Incentives for Reform
Those who defend vivisection claim that without animal experiments, research would grind to a halt. Yet experience shows this is not the case because scientists quickly devise new techniques to achieve their objectives. For instance, Britain's former prohibition on the use of animals to practice microsurgery led to the development of human placental tissue as a viable substitute.
Developing humane technologies depends very much on attitudes prevalent within the scientific community, and some tests continue long after they are considered essential because scientists do not feel strongly about the unnecessary loss of life. Although public pressure has been partially successful in persuading companies to adopt alternative strategies, there is much that governments can do to stimulate positive attitudes. Even if unwilling to immediately prohibit animal experiments, they can set target dates after which specific tests would no longer be permitted; they can mandate a continuing and substantial annual decline in the use of animals; and they can insist that drug companies improve safety profiles by always subjecting new products to human tissue tests. At the same time government funding agencies can provide incentives by giving priority to grant applications featuring methods of direct relevance to people, such as clinical, epidemiological and human tissue studies. And by establishing national, co-ordinated networks of tissue banks, they can overcome the shortage of human material for research and testing.
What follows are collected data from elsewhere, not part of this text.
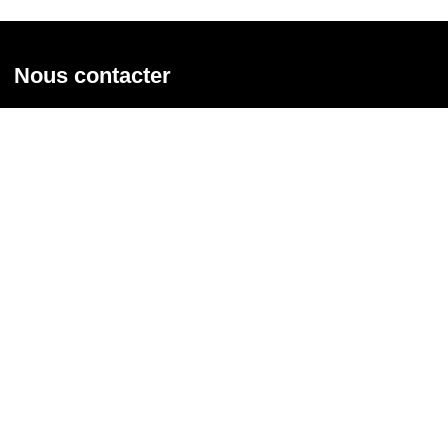
Nous contacter
Union syndicale Solidaires
31 rue de la Grange aux Belles - 75 010 Paris
01 58 39 30 20
Nous contacter
Nous suivre
Recevoir notre newsletter
Courriel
But the alternative to many experiments is simply not to embark on the research in the first place. The development of genetically engineered (transgenic) animals, for instance to improve farm animal productivity, is unwarranted because health studies stress we should be reducing our intake of animal products. And the use of pig or monkey organs for human transplant operations should be halted to avoid the possibility of animal viruses producing deadly new plagues.
It is clearly in the interests of humans and animals that vivisection is stopped so the energy and skill of scientific investigation is directed into better and safer channels. Only then can we expect medical science to achieve its full potential.